_Activity_
Repeat exactly the lines of the entries below from the one with "Piattaforma di trading" through the one with "versione, inserite la", both ends included, and nothing else.

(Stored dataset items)

= Beginning of Section =

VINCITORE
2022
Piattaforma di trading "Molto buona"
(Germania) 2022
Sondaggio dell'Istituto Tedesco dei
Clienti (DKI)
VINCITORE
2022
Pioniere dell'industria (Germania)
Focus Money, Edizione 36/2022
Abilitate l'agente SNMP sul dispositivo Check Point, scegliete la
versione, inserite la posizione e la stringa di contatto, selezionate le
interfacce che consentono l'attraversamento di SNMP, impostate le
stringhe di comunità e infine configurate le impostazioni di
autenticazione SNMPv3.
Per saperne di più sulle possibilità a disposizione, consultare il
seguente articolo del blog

= End of Section =
= Beginning of Section =

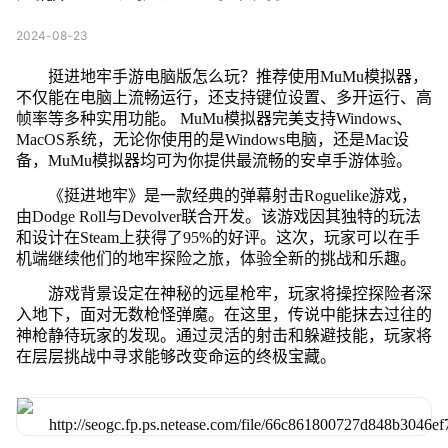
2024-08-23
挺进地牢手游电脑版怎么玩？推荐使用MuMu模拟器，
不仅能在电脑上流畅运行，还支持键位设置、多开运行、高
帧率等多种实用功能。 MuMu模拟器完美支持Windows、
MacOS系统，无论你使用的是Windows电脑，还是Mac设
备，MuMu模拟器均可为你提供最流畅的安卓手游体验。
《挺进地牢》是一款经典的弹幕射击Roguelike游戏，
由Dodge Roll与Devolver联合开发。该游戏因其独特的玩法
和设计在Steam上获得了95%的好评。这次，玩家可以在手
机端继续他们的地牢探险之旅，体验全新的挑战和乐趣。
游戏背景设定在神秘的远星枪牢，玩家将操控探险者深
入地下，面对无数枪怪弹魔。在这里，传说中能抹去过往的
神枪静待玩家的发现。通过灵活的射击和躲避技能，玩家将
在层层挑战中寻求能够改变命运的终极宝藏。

= End of Section =

_Solution for this task_
Piattaforma di trading "Molto buona"
(Germania) 2022
Sondaggio dell'Istituto Tedesco dei
Clienti (DKI)
VINCITORE
2022
Pioniere dell'industria (Germania)
Focus Money, Edizione 36/2022
Abilitate l'agente SNMP sul dispositivo Check Point, scegliete la
versione, inserite la posizione e la stringa di contatto, selezionate le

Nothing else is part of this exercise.